Selon l'Autorité de la concurrence, Doctolib a transformé ses contrats d'abonnement en véritables camisoles, maintenues jusqu'en septembre 2023. Les professionnels de santé se retrouvaient pieds et poings liés avec des clauses d'exclusivité leur interdisant d'explorer d'autres plateformes. Une clause dite « anti-allotement » venait enfoncer le clou, car la moindre incartade pouvait entraîner une résiliation immédiate. Cette mécanique bien huilée répondait à un plan assumé, celui d'« être une interface obligatoire et stratégique entre le médecin et son patient afin de les verrouiller tous les deux ».

Les juristes internes de Doctolib ont pourtant multiplié les alertes et martelé que ces pratiques violaient frontalement le droit de la concurrence. La direction juridique a même insisté « vraiment fortement pour la supprimer », soulignant qu'une telle clause « est illégale au regard du droit de la concurrence ». Mais le président de Doctolib a décidé de la maintenir, arguant « qu'il faut stratégiquement la garder ». Le calcul s'est avéré payant, car avec des parts de marché oscillant entre 50% et 90% depuis 2017, Doctolib a bel et bien réussi son pari de « ne laisser aucun cabinet à la concurrence ».

Cette hégémonie s'accompagnait d'une autre pratique tout aussi contestable : la vente liée. Pour accéder à Doctolib Téléconsultation, lancé en 2019, les professionnels de santé devaient obligatoirement souscrire d'abord à Doctolib Patient, le service de prise de rendez-vous. Il était impossible d'avoir l'un sans l'autre. Cette stratégie commerciale a produit un double effet, à savoir augmenter artificiellement le nombre de clients captifs sur Doctolib Patient, tout en privant les concurrents de nouveaux abonnés. Plusieurs acteurs comme Solocal ou Qare ont dû jeter l'éponge et abandonner le développement de leurs propres services de téléconsultation ou de prise de rendez-vous.

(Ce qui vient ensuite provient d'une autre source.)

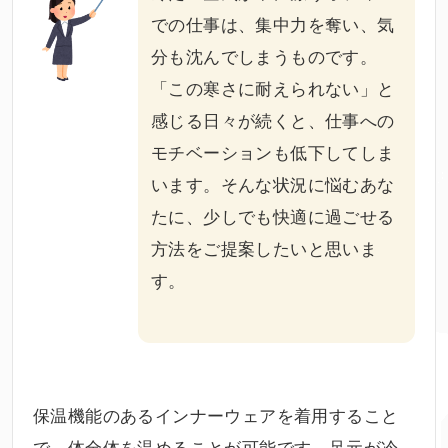
での仕事は、集中力を奪い、気
分も沈んでしまうものです。
「この寒さに耐えられない」と
感じる日々が続くと、仕事への
モチベーションも低下してしま
います。そんな状況に悩むあな
たに、少しでも快適に過ごせる
方法をご提案したいと思いま
す。
保温機能のあるインナーウェアを着用すること
で、体全体を温めることが可能です。足元が冷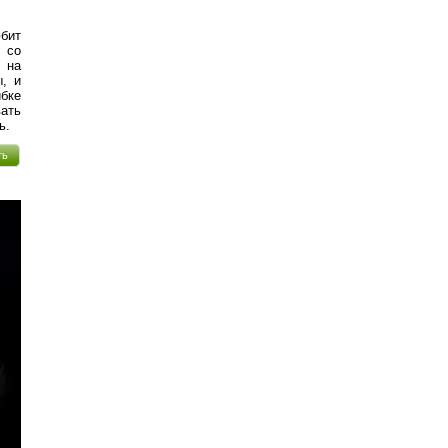
бит
д со
 на
, и
бке
вать
ь.
ть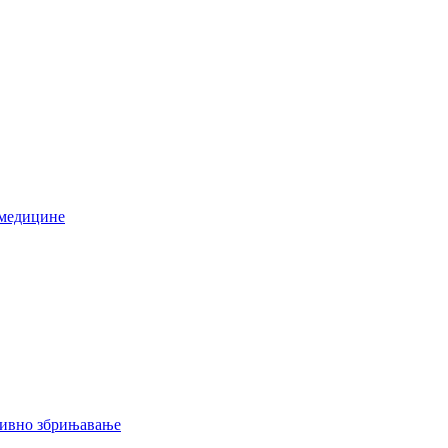
 медицине
тивно збрињавање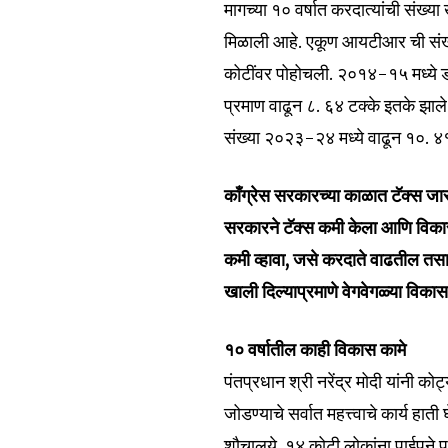
मागच्या १० वर्षात करदात्यांची संख्य
मिळाली आहे. एकूण आयटीआर ची संख्
कोटींवर पोहोचली. २०१४-१५ मध्ये डा
प्रमाण वाढून ८. ६४ टक्के इतके झाल
संख्या २०२३-२४ मध्ये वाढून १०. 
काँग्रेस सरकारच्या काळात टॅक्स जा
सरकारने टॅक्स कमी केला आणि विकास
कमी व्हावा, जसे करदाते वाढतील तसा
खाली दिल्याप्रमाणे वेगवेगळ्या विका
१० वर्षातील काही विकास कामे
Join our commu
पंतप्रधान श्री नरेंद्र मोदी यांनी को
SUBSCRIBERS an
जोडण्याचे सर्वात महत्त्वाचे कार्य 
of the conversa
शौचालये, १४ कोटी लोकांना पाईपने पा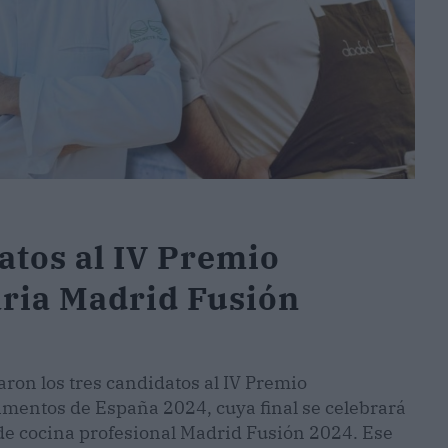
datos al IV Premio
ria Madrid Fusión
on los tres candidatos al IV Premio
mentos de España 2024, cuya final se celebrará
o de cocina profesional Madrid Fusión 2024. Ese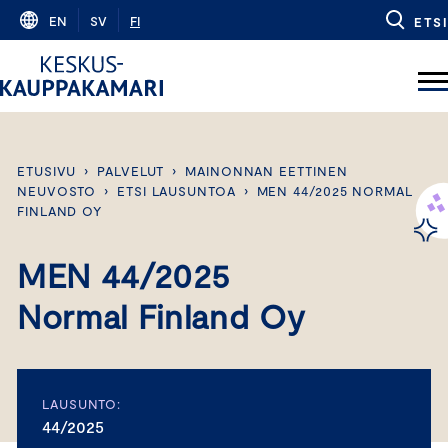
Skip
EN
SV
FI
ETSI
to
content
ETUSIVU
›
PALVELUT
›
MAINONNAN EETTINEN
NEUVOSTO
›
ETSI LAUSUNTOA
›
MEN 44/2025 NORMAL
FINLAND OY
MEN 44/2025
Normal Finland Oy
LAUSUNTO:
44/2025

Doctolib aurait bien racheté MonDocteur pour éliminer son principal rival

En juillet 2018, Doctolib a rachète MonDocteur, alors qualifié dans ses documents internes de « concurrent #1 ». L'opération, trop modeste pour atteindre les seuils déclenchant un contrôle des autorités de concurrence, est passée sous les radars. Sauf que les perquisitions menées en 2021 ont révélé la vraie nature de cette acquisition. L'objectif n'était pas de récupérer les technologies ou l'expertise de MonDocteur, mais simplement de « killer le produit ». Un document interne le dit sans détour : « la création de valeur n'est pas l'ajout de l'actif MonDocteur mais sa disparition en tant que concurrent ». Doctolib ne voulait donc pas renforcer son offre, mais éliminer un rival gênant, du point de vue de l'autorité.

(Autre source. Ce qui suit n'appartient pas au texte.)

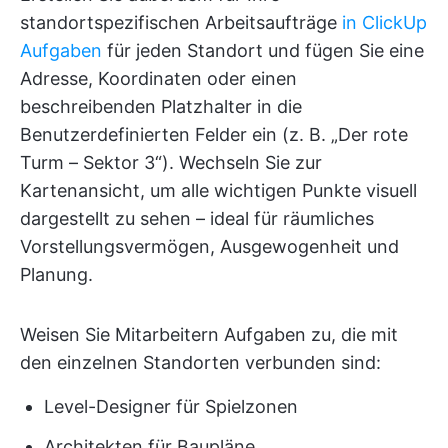
standortspezifischen Arbeitsaufträge
in ClickUp
Aufgaben
für jeden Standort und fügen Sie eine
Adresse, Koordinaten oder einen
beschreibenden Platzhalter in die
Benutzerdefinierten Felder ein (z. B. „Der rote
Turm – Sektor 3“). Wechseln Sie zur
Kartenansicht, um alle wichtigen Punkte visuell
dargestellt zu sehen – ideal für räumliches
Vorstellungsvermögen, Ausgewogenheit und
Planung.
Weisen Sie Mitarbeitern Aufgaben zu, die mit
den einzelnen Standorten verbunden sind:
Level-Designer für Spielzonen
Architekten für Baupläne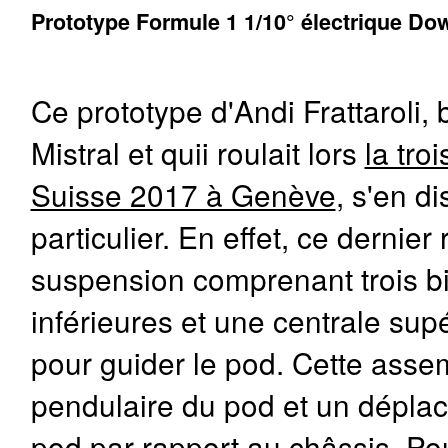
Prototype Formule 1 1/10° électrique Do
Ce prototype d'Andi Frattaroli,
Mistral et quii roulait lors
la tr
Suisse 2017 à Genève
, s'en d
particulier. En effet, ce derni
suspension comprenant trois bie
inférieures et une centrale supé
pour guider le pod. Cette ass
pendulaire du pod et un dépla
pod par rapport au châssis. Po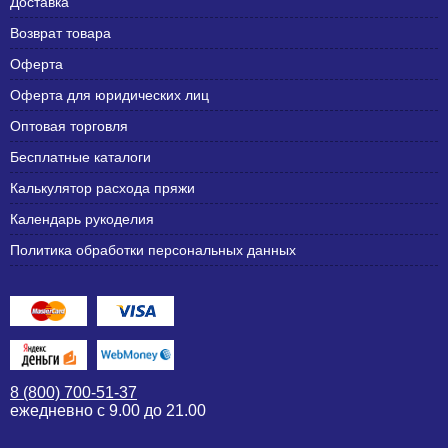
Доставка
Возврат товара
Оферта
Оферта для юридических лиц
Оптовая торговля
Бесплатные каталоги
Калькулятор расхода пряжи
Календарь рукоделия
Политика обработки персональных данных
8 (800) 700-51-37
ежедневно с 9.00 до 21.00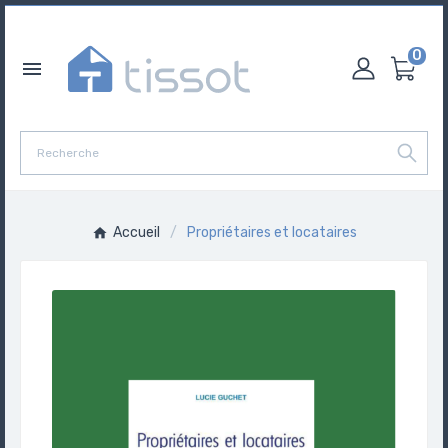
0

Accueil
Propriétaires et locataires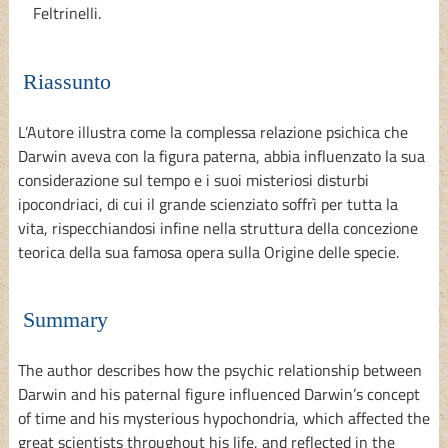
Feltrinelli.
Riassunto
L’Autore illustra come la complessa relazione psichica che
Darwin aveva con la figura paterna, abbia influenzato la sua
considerazione sul tempo e i suoi misteriosi disturbi
ipocondriaci, di cui il grande scienziato soffrì per tutta la
vita, rispecchiandosi infine nella struttura della concezione
teorica della sua famosa opera sulla Origine delle specie.
Summary
The author describes how the psychic relationship between
Darwin and his paternal figure influenced Darwin’s concept
of time and his mysterious hypochondria, which affected the
great scientists throughout his life, and reflected in the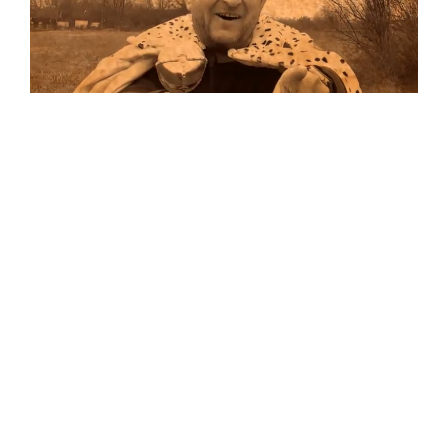
Musik
Auf allen Plattformen…
…und auf Vinyl!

Les bénéfices de l'absorption ont été immédiats. 10 000 praticiens supplémentaires ont rejoint l'écosystème Doctolib du jour au lendemain. Doctolib voit dans cette opération un autre avantage de taille. Sans concurrent sérieux, plus besoin de se battre sur les prix. Plusieurs documents internes révèlent que l'entreprise comptait profiter de cette situation pour « réduire la pression sur les prix » et augmenter ses tarifs de 10 à 20 %. Mission accompli, puisque Doctolib a procédé à plusieurs hausses tarifaires successives, allant même au-delà de ses prévisions initiales (jusqu'à 23 % d'augmentation). Et ces hausses n'ont provoqué aucune fuite de clients, preuve que la concurrence était effectivement étouffée.

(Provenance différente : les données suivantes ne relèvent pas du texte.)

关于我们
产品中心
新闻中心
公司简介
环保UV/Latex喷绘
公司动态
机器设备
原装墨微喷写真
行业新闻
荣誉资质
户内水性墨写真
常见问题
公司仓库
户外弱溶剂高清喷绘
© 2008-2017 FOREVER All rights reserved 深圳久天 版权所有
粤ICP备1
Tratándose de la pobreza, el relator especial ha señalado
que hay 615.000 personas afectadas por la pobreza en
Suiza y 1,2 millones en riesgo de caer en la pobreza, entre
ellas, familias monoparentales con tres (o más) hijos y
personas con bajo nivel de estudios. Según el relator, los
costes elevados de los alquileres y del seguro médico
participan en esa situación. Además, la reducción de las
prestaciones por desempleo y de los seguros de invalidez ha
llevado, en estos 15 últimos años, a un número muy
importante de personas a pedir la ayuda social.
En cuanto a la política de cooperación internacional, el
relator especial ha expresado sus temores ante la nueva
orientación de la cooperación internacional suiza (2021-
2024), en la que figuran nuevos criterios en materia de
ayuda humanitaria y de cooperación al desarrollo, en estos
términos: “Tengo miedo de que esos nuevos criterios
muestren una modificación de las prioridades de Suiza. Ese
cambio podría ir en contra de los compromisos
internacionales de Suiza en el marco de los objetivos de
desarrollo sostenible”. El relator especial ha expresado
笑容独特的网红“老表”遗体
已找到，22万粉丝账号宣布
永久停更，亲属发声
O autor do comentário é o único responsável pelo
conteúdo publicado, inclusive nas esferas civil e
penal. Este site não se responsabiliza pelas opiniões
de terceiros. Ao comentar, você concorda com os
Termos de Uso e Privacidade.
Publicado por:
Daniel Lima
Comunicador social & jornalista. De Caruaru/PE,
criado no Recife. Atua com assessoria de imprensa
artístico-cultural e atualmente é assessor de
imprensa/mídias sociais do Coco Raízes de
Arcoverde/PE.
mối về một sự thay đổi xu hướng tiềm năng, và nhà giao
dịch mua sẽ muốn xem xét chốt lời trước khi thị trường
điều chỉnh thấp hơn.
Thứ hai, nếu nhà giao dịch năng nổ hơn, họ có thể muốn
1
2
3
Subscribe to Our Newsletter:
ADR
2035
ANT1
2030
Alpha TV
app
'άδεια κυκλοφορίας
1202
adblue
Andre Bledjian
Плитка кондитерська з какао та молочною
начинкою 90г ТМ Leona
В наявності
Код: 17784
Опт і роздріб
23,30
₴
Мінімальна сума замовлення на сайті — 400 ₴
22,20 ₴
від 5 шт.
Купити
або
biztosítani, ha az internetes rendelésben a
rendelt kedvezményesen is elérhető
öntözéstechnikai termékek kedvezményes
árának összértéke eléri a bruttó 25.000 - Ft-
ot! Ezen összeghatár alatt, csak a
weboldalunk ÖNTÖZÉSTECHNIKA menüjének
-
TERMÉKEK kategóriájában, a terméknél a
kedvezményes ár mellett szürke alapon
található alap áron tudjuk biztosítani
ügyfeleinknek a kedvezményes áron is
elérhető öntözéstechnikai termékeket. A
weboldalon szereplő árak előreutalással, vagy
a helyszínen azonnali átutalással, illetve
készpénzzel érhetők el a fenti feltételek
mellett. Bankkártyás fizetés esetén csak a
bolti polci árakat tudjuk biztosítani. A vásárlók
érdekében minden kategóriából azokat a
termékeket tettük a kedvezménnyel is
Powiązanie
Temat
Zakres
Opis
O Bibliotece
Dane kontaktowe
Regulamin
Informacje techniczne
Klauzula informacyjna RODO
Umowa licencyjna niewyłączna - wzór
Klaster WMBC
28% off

C'est la première fois que l'Autorité sanctionne une acquisition prédatrice en s'appuyant sur l'arrêt Towercast de mars 2023. L'amende atteint 4,615 millions d'euros pour l'exclusivité et les ventes liées, et 50 000 euros symboliques pour le rachat de MonDocteur (en raison du flou juridique d'avant 2023). Doctolib devra également publier cette décision dans Le Quotidien du Médecin. Un précédent qui pourrait redéfinir les règles du jeu pour les plateformes dominantes de la santé numérique.